_Task details:_ Print the records below from the first line through the line containing "Image resolution: width=1440", both included, word for word.

[Data — start]

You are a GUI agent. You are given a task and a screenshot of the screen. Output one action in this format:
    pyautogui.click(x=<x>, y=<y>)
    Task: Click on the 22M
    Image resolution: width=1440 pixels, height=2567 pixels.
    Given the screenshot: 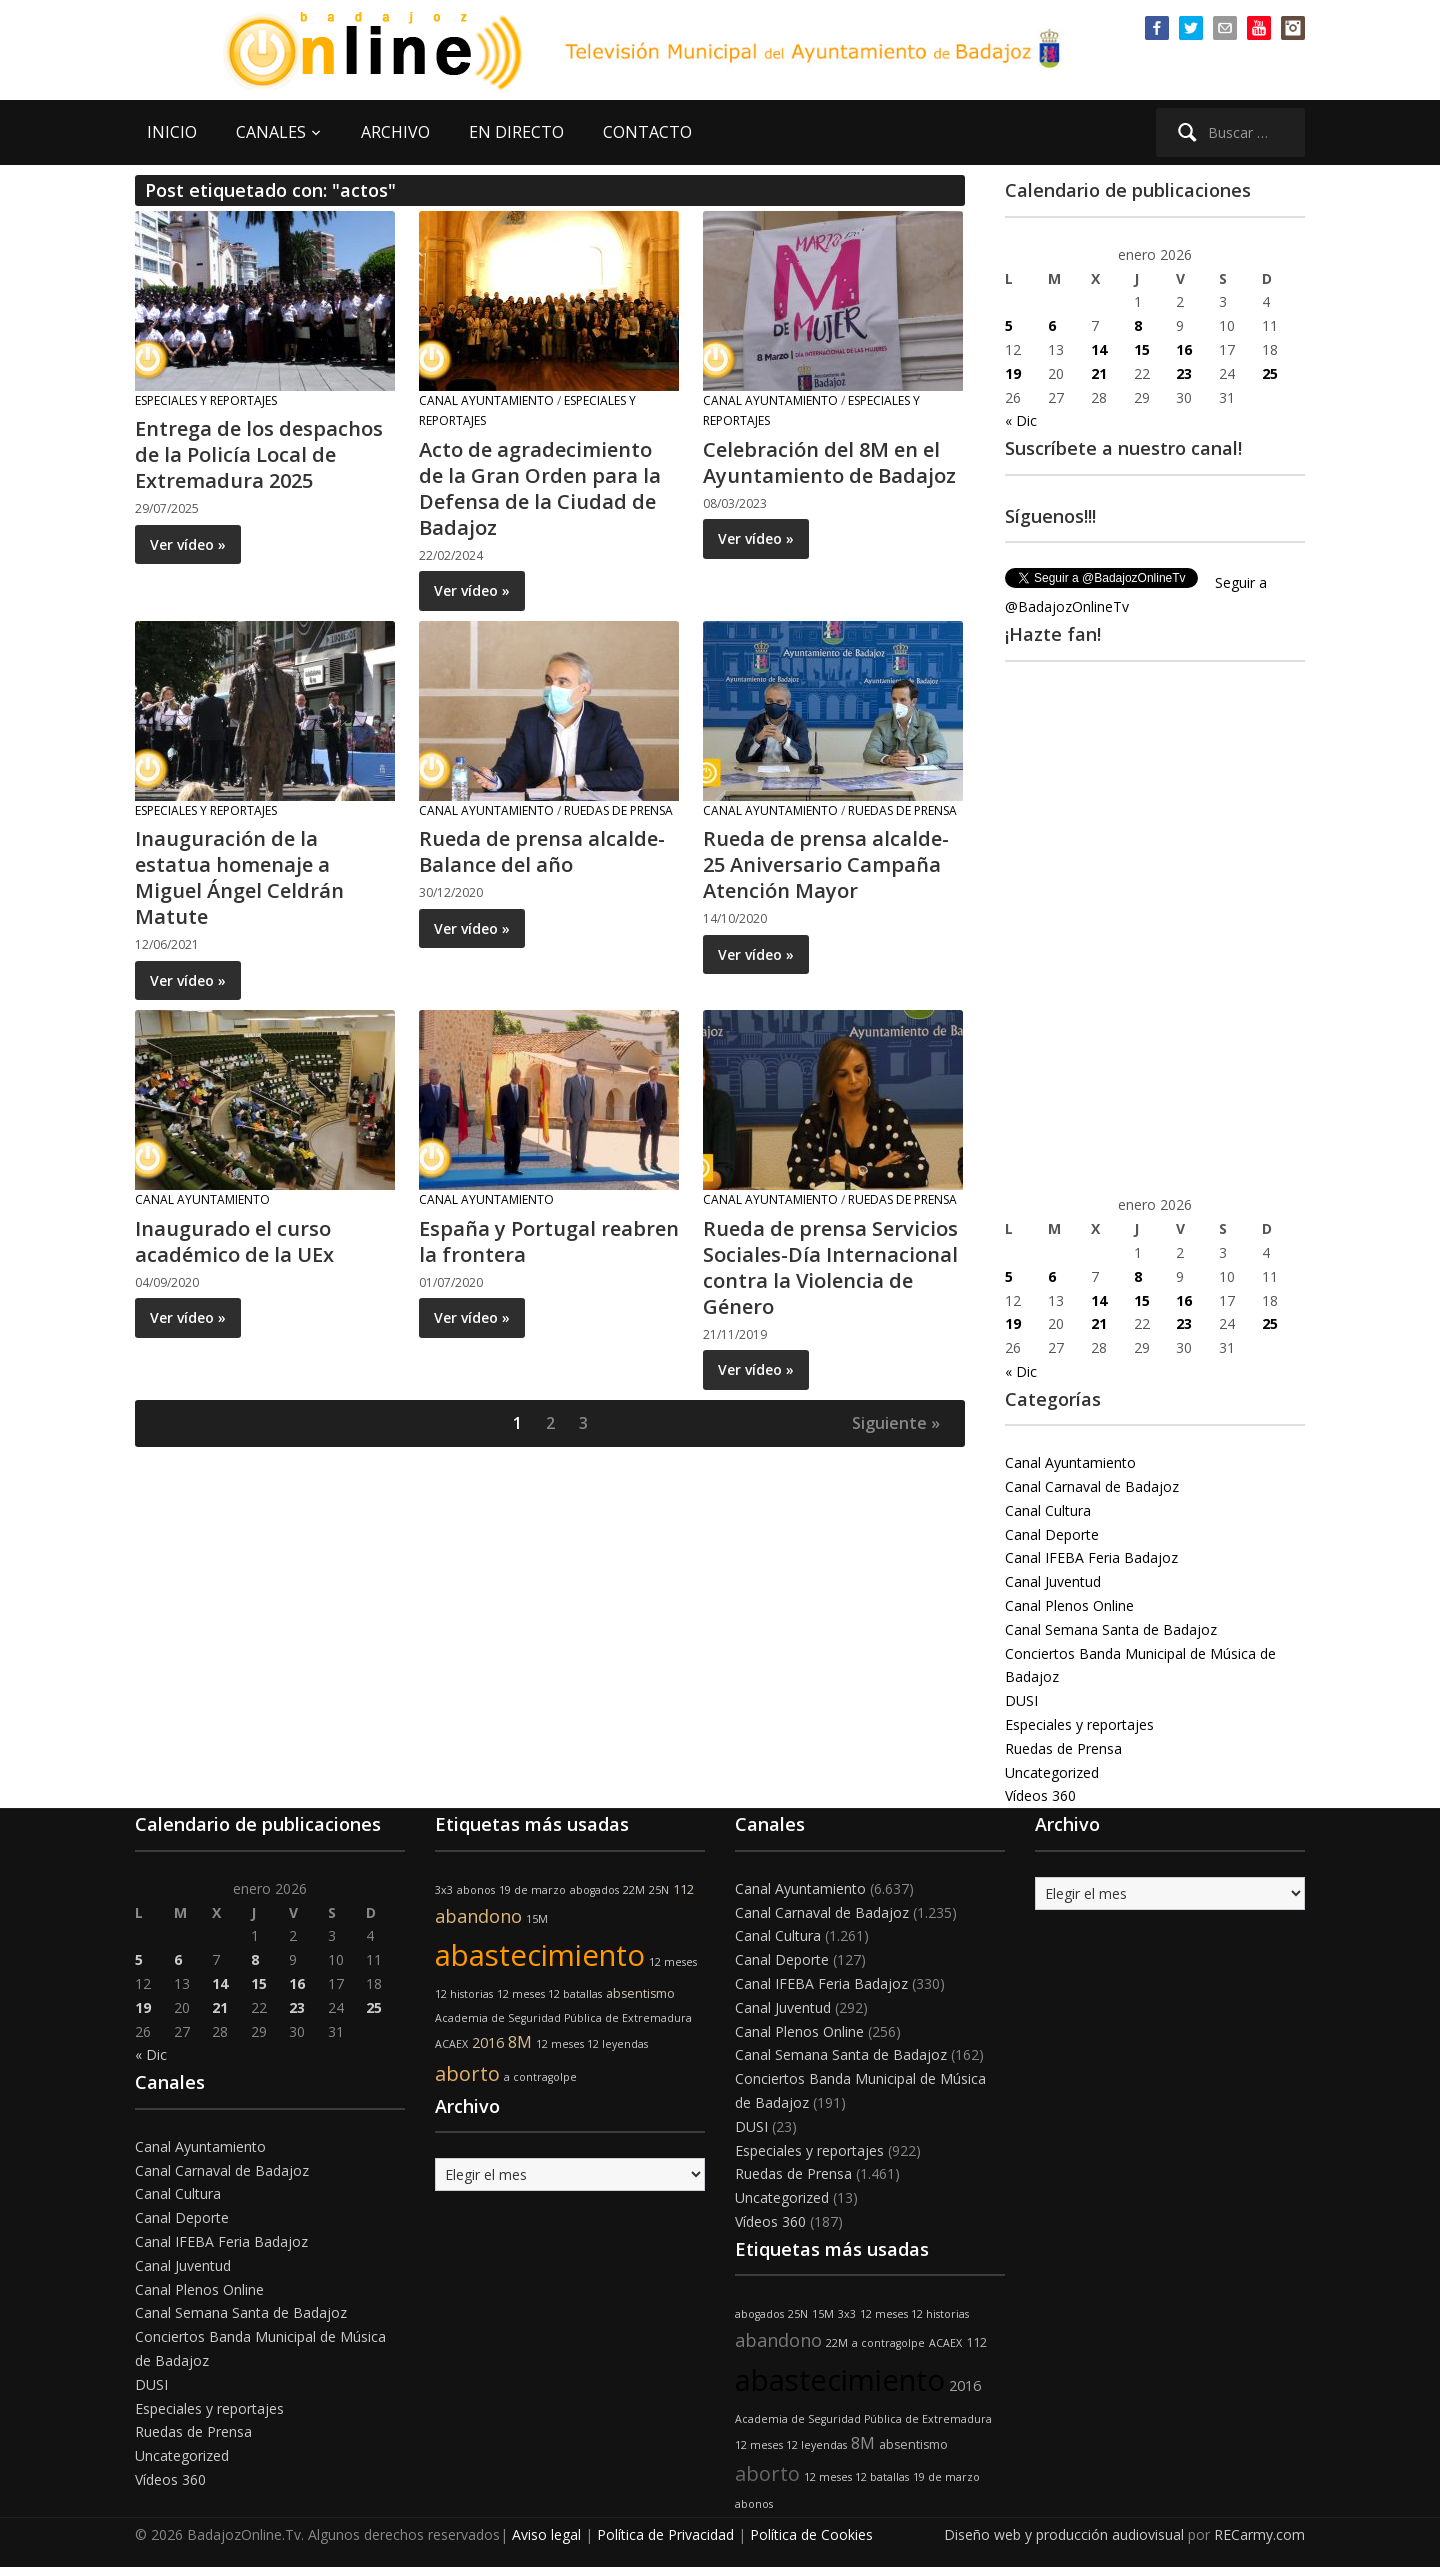 What is the action you would take?
    pyautogui.click(x=634, y=1890)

[Data — finish]

_Expected answer:_
You are a GUI agent. You are given a task and a screenshot of the screen. Output one action in this format:
    pyautogui.click(x=<x>, y=<y>)
    Task: Click on the 22M
    Image resolution: width=1440 pixels, height=2567 pixels.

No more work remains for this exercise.